**WHAT IS REQUIRED:** Pick each line containing "méthode" out of the records.

**LISTED RECORDS:**
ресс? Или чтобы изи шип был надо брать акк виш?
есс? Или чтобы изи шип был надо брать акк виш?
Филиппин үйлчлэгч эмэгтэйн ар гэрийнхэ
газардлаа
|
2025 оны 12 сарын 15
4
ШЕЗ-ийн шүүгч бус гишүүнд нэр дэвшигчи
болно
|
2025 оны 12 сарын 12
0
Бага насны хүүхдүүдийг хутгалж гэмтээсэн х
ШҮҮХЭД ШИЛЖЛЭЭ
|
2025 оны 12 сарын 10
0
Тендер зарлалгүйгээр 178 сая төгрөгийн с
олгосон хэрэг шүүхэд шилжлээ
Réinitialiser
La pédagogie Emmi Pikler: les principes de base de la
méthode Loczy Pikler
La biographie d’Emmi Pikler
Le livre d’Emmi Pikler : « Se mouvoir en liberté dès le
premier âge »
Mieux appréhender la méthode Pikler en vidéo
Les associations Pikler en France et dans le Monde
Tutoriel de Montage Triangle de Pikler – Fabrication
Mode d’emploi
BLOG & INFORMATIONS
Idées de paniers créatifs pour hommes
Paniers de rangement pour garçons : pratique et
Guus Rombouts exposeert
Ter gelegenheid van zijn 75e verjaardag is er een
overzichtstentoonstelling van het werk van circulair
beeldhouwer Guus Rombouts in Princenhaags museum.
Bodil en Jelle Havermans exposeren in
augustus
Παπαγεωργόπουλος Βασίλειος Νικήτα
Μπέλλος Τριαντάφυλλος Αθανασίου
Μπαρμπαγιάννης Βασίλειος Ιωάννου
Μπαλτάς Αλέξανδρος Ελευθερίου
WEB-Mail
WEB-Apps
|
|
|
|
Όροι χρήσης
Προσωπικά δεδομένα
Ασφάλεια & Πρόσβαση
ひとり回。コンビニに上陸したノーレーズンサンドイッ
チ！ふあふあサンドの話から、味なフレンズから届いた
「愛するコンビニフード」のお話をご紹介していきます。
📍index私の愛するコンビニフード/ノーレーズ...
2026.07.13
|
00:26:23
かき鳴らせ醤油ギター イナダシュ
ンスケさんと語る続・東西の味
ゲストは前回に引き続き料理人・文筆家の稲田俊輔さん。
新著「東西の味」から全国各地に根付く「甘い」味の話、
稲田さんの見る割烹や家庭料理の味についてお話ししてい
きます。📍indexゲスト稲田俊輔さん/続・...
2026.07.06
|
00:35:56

**EXPECTED ANSWER:**
méthode Loczy Pikler
Mieux appréhender la méthode Pikler en vidéo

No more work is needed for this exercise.